REQUIRED WORK: Somewhere below is a line with "without an explanation" and, later, a line with "can only claim"; repeat those two lines and all the lines between them, exactly as they are.

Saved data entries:
..............................

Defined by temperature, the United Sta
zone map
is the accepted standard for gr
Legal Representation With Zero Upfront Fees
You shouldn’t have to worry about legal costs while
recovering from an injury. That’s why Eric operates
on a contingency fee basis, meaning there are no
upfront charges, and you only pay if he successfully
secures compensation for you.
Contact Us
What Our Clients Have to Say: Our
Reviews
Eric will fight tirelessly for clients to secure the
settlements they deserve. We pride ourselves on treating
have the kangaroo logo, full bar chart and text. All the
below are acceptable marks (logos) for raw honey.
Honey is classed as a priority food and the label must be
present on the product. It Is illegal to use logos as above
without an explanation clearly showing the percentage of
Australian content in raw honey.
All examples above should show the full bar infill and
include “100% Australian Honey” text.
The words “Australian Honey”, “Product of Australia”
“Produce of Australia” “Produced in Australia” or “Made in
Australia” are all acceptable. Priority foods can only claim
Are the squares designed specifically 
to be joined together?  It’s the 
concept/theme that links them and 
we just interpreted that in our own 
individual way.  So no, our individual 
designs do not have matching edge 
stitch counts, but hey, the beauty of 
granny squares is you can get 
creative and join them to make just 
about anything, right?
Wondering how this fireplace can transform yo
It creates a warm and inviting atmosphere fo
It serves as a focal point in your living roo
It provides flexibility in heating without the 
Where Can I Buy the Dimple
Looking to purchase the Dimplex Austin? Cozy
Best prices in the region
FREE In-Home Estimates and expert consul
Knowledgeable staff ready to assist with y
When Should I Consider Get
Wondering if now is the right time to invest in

..............................

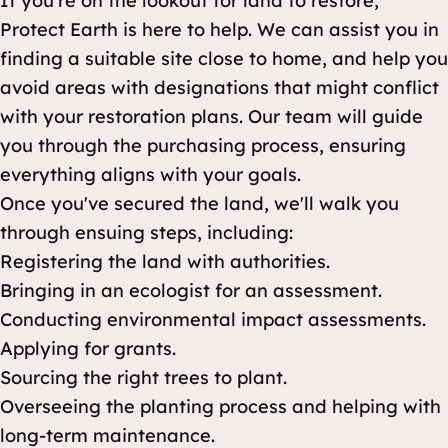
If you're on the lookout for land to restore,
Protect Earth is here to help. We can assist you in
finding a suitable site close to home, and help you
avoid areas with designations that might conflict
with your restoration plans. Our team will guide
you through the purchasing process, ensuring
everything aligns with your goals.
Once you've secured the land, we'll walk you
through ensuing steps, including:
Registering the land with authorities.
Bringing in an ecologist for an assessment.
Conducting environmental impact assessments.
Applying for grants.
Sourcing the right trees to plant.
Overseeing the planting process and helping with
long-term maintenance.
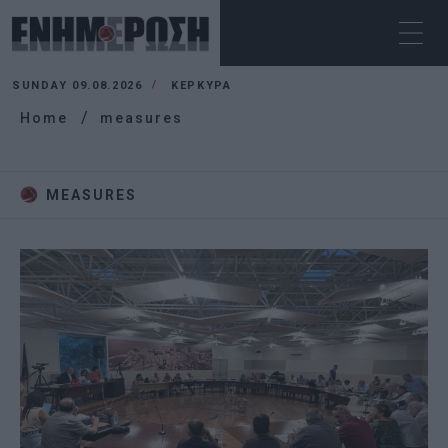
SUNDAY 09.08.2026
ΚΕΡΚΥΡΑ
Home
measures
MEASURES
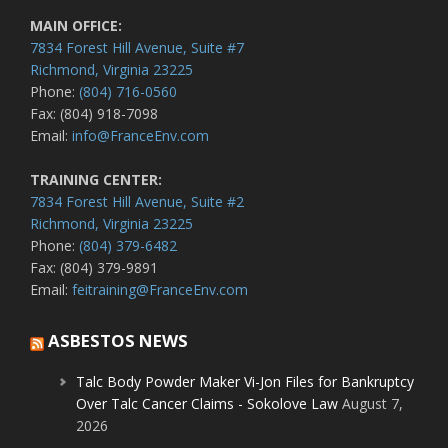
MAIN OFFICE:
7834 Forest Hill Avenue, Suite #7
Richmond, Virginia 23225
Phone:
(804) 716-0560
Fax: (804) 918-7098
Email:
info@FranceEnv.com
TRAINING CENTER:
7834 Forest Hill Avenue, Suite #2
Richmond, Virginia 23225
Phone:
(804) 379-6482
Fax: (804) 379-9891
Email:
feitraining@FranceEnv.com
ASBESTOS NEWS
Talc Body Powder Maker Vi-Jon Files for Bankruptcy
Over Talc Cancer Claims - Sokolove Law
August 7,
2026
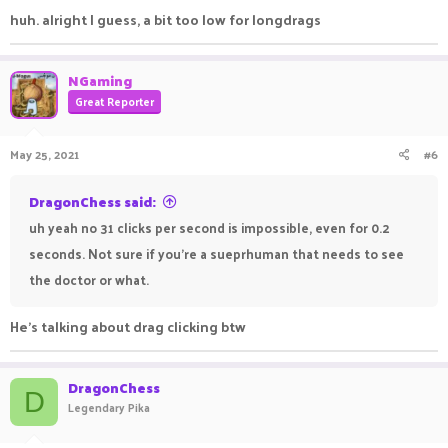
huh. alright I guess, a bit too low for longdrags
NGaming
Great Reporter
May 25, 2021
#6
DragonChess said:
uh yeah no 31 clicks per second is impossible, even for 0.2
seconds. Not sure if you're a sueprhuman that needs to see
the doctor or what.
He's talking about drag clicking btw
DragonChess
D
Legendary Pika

..............................

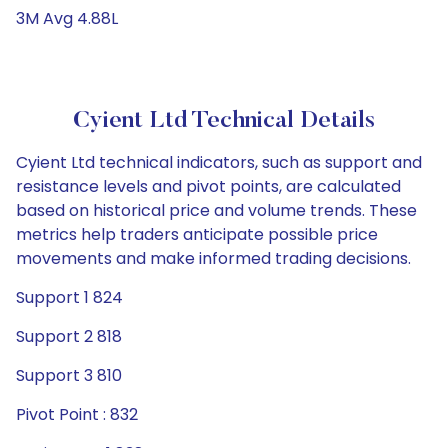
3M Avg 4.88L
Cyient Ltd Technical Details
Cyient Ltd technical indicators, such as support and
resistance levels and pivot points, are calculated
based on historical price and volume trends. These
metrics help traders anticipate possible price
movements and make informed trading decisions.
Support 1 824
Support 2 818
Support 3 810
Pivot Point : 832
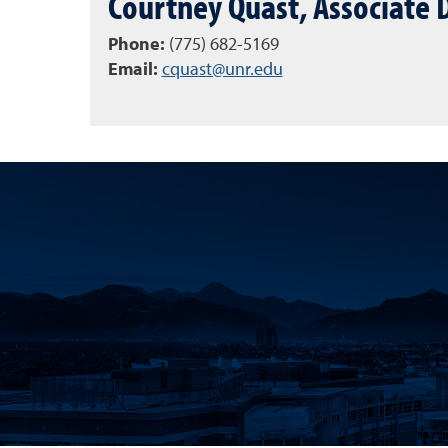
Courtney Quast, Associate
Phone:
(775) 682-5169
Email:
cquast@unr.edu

..............................

YOUR SOLUTION:
without an explanation clearly showing the percentage of
Australian content in raw honey.
All examples above should show the full bar infill and
include “100% Australian Honey” text.
The words “Australian Honey”, “Product of Australia”
“Produce of Australia” “Produced in Australia” or “Made in
Australia” are all acceptable. Priority foods can only claim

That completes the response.